Will Knight, NewScientist.com, 1/17/02
<a href="http://www.newscientist.com/news/news.jsp?id=ns99991804">http://www.newscientist.com/news/news.jsp?id=ns99991804>

Relatively weak encryption appears to have been used to protect files
recovered from two computers believed to have belonged to al-Qaeda
operatives in Afghanistan.

The files were found on a laptop and desktop computer bought by Wall
Street Journal reporters from looters in Kabul a few days after it was
captured by Northern Alliance forces on 13 November. The files provide
information about reconnaissance missions to Europe and the Middle East.

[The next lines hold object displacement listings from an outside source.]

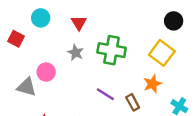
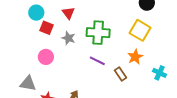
red square: (16, 39) -> (47, 28), moved
gray triangle: (27, 87) -> (28, 83), moved
purple line: (105, 94) -> (97, 61), moved

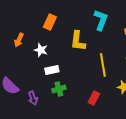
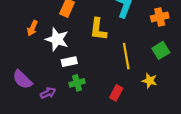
white star: (41, 50) -> (57, 39), size x1.5
purple arrow: (33, 98) -> (48, 93), turned -96

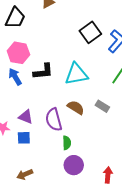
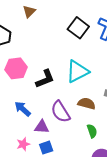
blue arrow: (15, 77) -> (23, 109), moved
purple semicircle: (54, 120) -> (61, 112), moved
green semicircle: (67, 143) -> (92, 131), moved

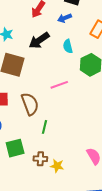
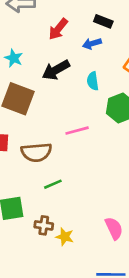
brown semicircle: (30, 104) -> (36, 152), turned 100
green line: (45, 127) -> (53, 184), turned 48

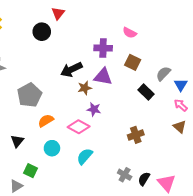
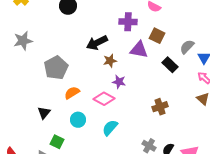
purple triangle: (103, 77) -> (139, 50), moved

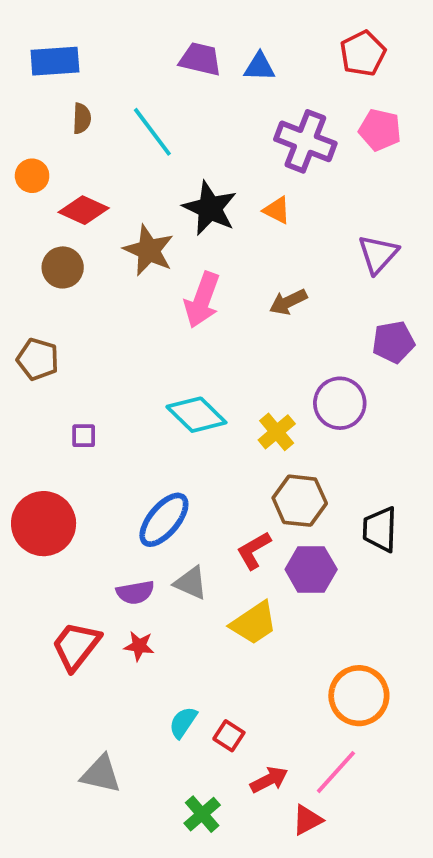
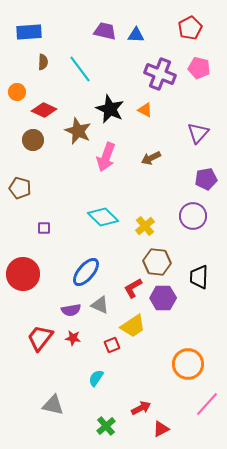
purple circle: (340, 403) -> (193, 216), moved
red square: (229, 736) -> (112, 345), moved, turned 35
pink line: (336, 772) -> (207, 404), moved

A report in the UK's Independent newspaper indicates that the encryption
used to protect these files had been significantly weakened by US export
restrictions that existed until last year.

The files were reportedly stored using Microsoft's Windows 2000
operating system and protected from unauthorised access using the
Encrypting File System (EFS), which comes as standard on this platform.
They were protected with a 40-bit Data Encryption Standard (DES),
according to the Independent report. This was the maximum strength
encryption allowed for export by US law until March 2001. All systems
are now sold with the standard 128-bit key encryption, exponentially
stronger than 40-bit.

Wall Street Journal reporters say that they decrypted a number of files
using "an array of high-powered computers" to try every possible
combination, or "key" in succession, a process that took five days.

Billions of keys

Brian Gladman, an ex-NATO encryption expert based in the UK, says that
40-bit DES means checking about a billion billion different keys in
succession. This would take the average desktop computer a year, but a
group of powerful machines could perform the feat in a few days, he
says. However, he adds: "If you go much beyond 40 bits it is outside the
realm of possible."

But Gladman says the US should not seek to reintroduce controls on the
export of strong encryption products in light of this evidence. He
believes that export controls would not necessarily stop terrorists and
could harm the security of companies outside the US.

"The internet is already vulnerable and if we do not implement strong
encryption, criminals will get away with murder," Gladman told New
Scientist. "Any efforts to prevent the deployment of this technology
will damage us rather than help."

Gladman says that terrorists can rely on far more elementary techniques
to keep information secret and communicate covertly. These include using
secret code words and anonymous internet cafes.